# Big Decision, BLI or MTH Help help help



## Bkubiak (Oct 20, 2013)

I want an HO gauge Steamer that does it all, DCC, Smokes, Reliable, Detailed etc. I want all the bells and whistles 
I bought a BLI Diesel an SD40-2 and I am really happy with it, Prior to that I had a similar Athern Diesel, a GP40X and thought it was fantastic but the BLI blew it away.

Anyway I want a 4-6-2 or a 4-6-4 that will run on my 18R track and I have narrowed it down to the MTH or the BLI they both have almost identical features, the MTH has one thing the BLI does not have and that is a sound feature called Clacitty Clack with a volume control and an on/off for it in the decoder.

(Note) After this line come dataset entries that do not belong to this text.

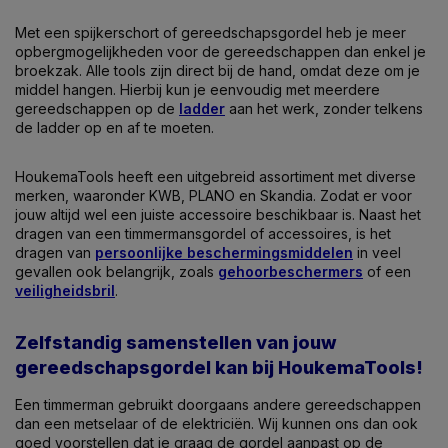
Met een spijkerschort of gereedschapsgordel heb je meer
opbergmogelijkheden voor de gereedschappen dan enkel je
broekzak. Alle tools zijn direct bij de hand, omdat deze om je
middel hangen. Hierbij kun je eenvoudig met meerdere
gereedschappen op de
ladder
aan het werk, zonder telkens
de ladder op en af te moeten.
HoukemaTools heeft een uitgebreid assortiment met diverse
merken, waaronder KWB, PLANO en Skandia. Zodat er voor
jouw altijd wel een juiste accessoire beschikbaar is. Naast het
dragen van een timmermansgordel of accessoires, is het
dragen van
persoonlijke beschermingsmiddelen
in veel
gevallen ook belangrijk, zoals
gehoorbeschermers
of een
veiligheidsbril
.
Zelfstandig samenstellen van jouw
gereedschapsgordel kan bij HoukemaTools!
Een timmerman gebruikt doorgaans andere gereedschappen
dan een metselaar of de elektriciën. Wij kunnen ons dan ook
goed voorstellen dat je graag de gordel aanpast op de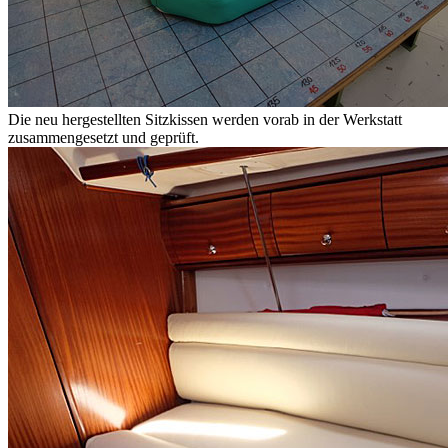
Die neu hergestellten Sitzkissen werden vorab in der Werkstatt
zusammengesetzt und geprüft.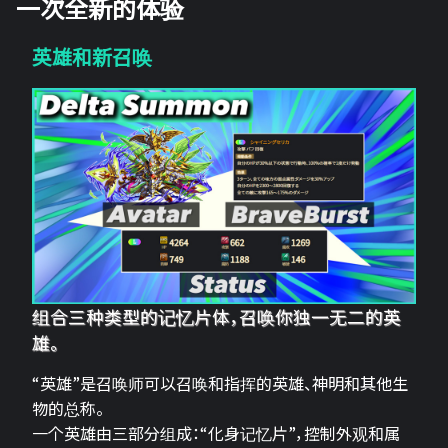
一次全新的体验
英雄和新召唤
组合三种类型的记忆片体，召唤你独一无二的英
雄。
“英雄”是召唤师可以召唤和指挥的英雄、神明和其他生
物的总称。
一个英雄由三部分组成：“化身记忆片”，控制外观和属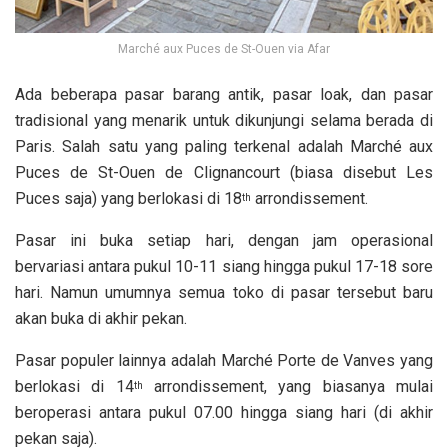
Marché aux Puces de St-Ouen via Afar
Ada beberapa pasar barang antik, pasar loak, dan pasar
tradisional yang menarik untuk dikunjungi selama berada di
Paris. Salah satu yang paling terkenal adalah Marché aux
Puces de St-Ouen de Clignancourt (biasa disebut Les
Puces saja) yang berlokasi di 18
arrondissement.
th
Pasar ini buka setiap hari, dengan jam operasional
bervariasi antara pukul 10-11 siang hingga pukul 17-18 sore
hari. Namun umumnya semua toko di pasar tersebut baru
akan buka di akhir pekan.
Pasar populer lainnya adalah Marché Porte de Vanves yang
berlokasi di 14
arrondissement, yang biasanya mulai
th
beroperasi antara pukul 07.00 hingga siang hari (di akhir
pekan saja).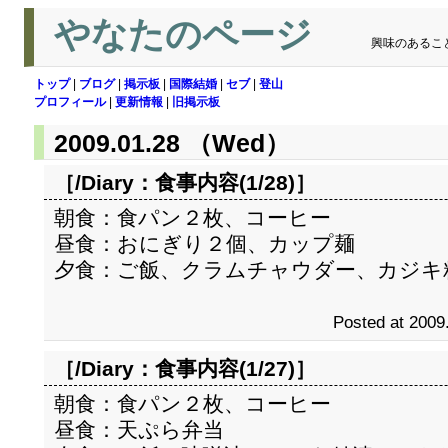
やなたのページ
興味のあるこ
トップ
|
ブログ
|
掲示板
|
国際結婚
|
セブ
|
登山
プロフィール
|
更新情報
|
旧掲示板
2009.01.28 （Wed）
［/Diary：
食事内容(1/28)
］
朝食：食パン２枚、コーヒー
昼食：おにぎり２個、カップ麺
夕食：ご飯、クラムチャウダー、カジキ
Posted at 2009
［/Diary：
食事内容(1/27)
］
朝食：食パン２枚、コーヒー
昼食：天ぷら弁当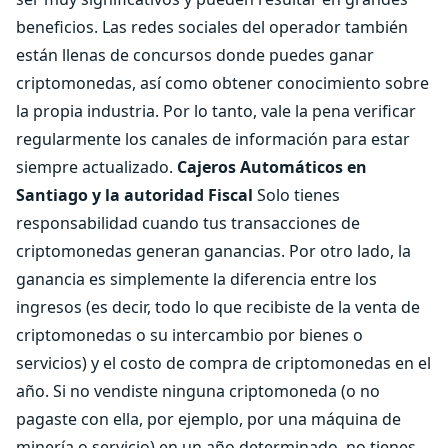
beneficios. Las redes sociales del operador también
están llenas de concursos donde puedes ganar
criptomonedas, así como obtener conocimiento sobre
la propia industria. Por lo tanto, vale la pena verificar
regularmente los canales de información para estar
siempre actualizado.
Cajeros Automáticos en
Santiago y la autoridad Fiscal
Solo tienes
responsabilidad cuando tus transacciones de
criptomonedas generan ganancias. Por otro lado, la
ganancia es simplemente la diferencia entre los
ingresos (es decir, todo lo que recibiste de la venta de
criptomonedas o su intercambio por bienes o
servicios) y el costo de compra de criptomonedas en el
año. Si no vendiste ninguna criptomoneda (o no
pagaste con ella, por ejemplo, por una máquina de
minería o servicio) en un año determinado, no tienes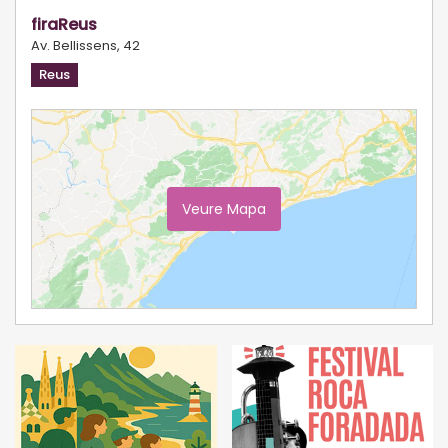
firaReus
Av. Bellissens, 42
Reus
Veure Mapa
Ampliar Mapa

The engine will be either a K4 or a Hudson model

These are costly, 400 bucks, almost impossible to find used
Does anyone here have these models that can give us all a review????


----------



## mopac (Feb 24, 2011)

MTH have some beautiful engines but I have stayed away from MTH because
they work best with DCS systems. They will run on DCC systems but you may
not get all features of the engine.


----------



## JerryH (Nov 18, 2012)

Here is a video with both BLI K4 and Hudson running.


----------



## Bkubiak (Oct 20, 2013)

Great Video,
I was at the RTR Train store in North Miami about 6 months ago and saw a demo of the MTH O gauge stuff and that just blew me away. The smoke puffed out the stack in relation with the chuff chuff sound and wheel rotation, it had a selection of low, med, hi or off on the smoke generator accessible from either a switch on the loco or from the MTH controller and said that almost everything was available on the NCE power cab controller. 

At idle the smoke just streams up steady from the stack. I recall seeing something about one of these loco's or perhaps a diff loco that blows smoke from the drive pistons and from a release valve back near the cab, that loco had two smoke generators, cannot recall what loco it was but it sounded to be really cool to have.
I never thought to ask what was not available to use on my power cab.. I also saw a demo of the Lionel O gauge stuff, the only stuff he had running on the HO Layout was some cheapo Bachman Diesel DCC starter set and the sound on that was very weak.
It is hard to plop down 400 bucks on something that you cannot touch and see running. I trust the people here to give me the straight scoop because I hate to drive the 50 miles to that store mainly because it is located in a very seamy warehouse area in a very Bad part of North Miami in a very Ferguson looking area. And judging by the heavy steel double doors and lack of windows it is sort of frightening to go there. I was afraid my jeep may not be there when I come out.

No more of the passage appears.